If you pay particular attention to calories, you can still treat yourself to green olives, because they contain much less fat than the black variety.
(Percentage of daily recommendation)
Calorie | 137 cal. | (7 %) | ||
Protein | 2 g | (2 %) | ||
Fat | 11 g | (9 %) | ||
Carbohydrates | 5 g | (3 %) | ||
Sugar added | 0 g | (0 %) | ||
Roughage | 4.5 g | (15 %) |
Vitamin A | 0.3 mg | (38 %) | ||
Vitamin D | 0 μg | (0 %) | ||
Vitamin E | 2.7 mg | (23 %) | ||
Vitamin B₁ | 0.1 mg | (10 %) | ||
Vitamin B₂ | 0.1 mg | (9 %) | ||
Niacin | 0.9 mg | (8 %) | ||
Vitamin B₆ | 0.1 mg | (7 %) | ||
Folate | 69 μg | (23 %) | ||
Pantothenic acid | 0.1 mg | (2 %) | ||
Biotin | 2.8 μg | (6 %) | ||
Vitamin B₁₂ | 0 μg | (0 %) | ||
Vitamin C | 38 mg | (40 %) | ||
Potassium | 240 mg | (6 %) | ||
Calcium | 88 mg | (9 %) | ||
Magnesium | 35 mg | (12 %) | ||
Iron | 2.1 mg | (14 %) | ||
Iodine | 4 μg | (2 %) | ||
Zinc | 0.2 mg | (3 %) | ||
Saturated fatty acids | 1.8 g | |||
Uric acid | 28 mg | |||
Cholesterol | 0 mg |
Ingredients
- Ingredients
- 2 Oranges
- 14 ozs large, green Olives (without pits)
- 1 garlic clove
- 1 small Red onion
- 1 red chili pepper
- 1 small Fennel bulb
- 1 tsp fennel seeds
- 2 stalks Basil
- 2 Tbsps olive oil (best quality)
- peppers
Kitchen utensils
Preparation steps
Halve and juice oranges.

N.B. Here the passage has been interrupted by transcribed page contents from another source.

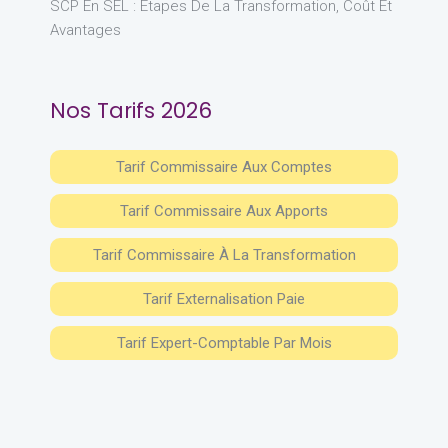
SCP En SEL : Étapes De La Transformation, Coût Et
Avantages
Nos Tarifs 2026
Tarif Commissaire Aux Comptes
Tarif Commissaire Aux Apports
Tarif Commissaire À La Transformation
Tarif Externalisation Paie
Tarif Expert-Comptable Par Mois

Boil 5 ounces of orange juice in a small pot over high heat for 3-4 minutes. Remove from heat and allow to cool.
Press olives with a broad knife back to crush slightly or cut with a small knife and place in a bowl.
Peel garlic and chop finely. Peel and cut onion into very thin strips. Rinse chile pepper, cut in half lengthwise, remove seeds and chop finely.
Clean fennel, remove core and cut off stalks. Cut the bulb into small cubes.
Lightly toast fennel seed in a pan. Remove from heat and crush in a mortar.
Rinse basil, pat dry and chop the leaves coarsely. Add all prepared ingredients to olives.
Pour orange juice reduction and olive oil onto olives and season with pepper. Coat olives thoroughly with the mixture, cover and marinate in refrigerator for 24-36 hours before serving.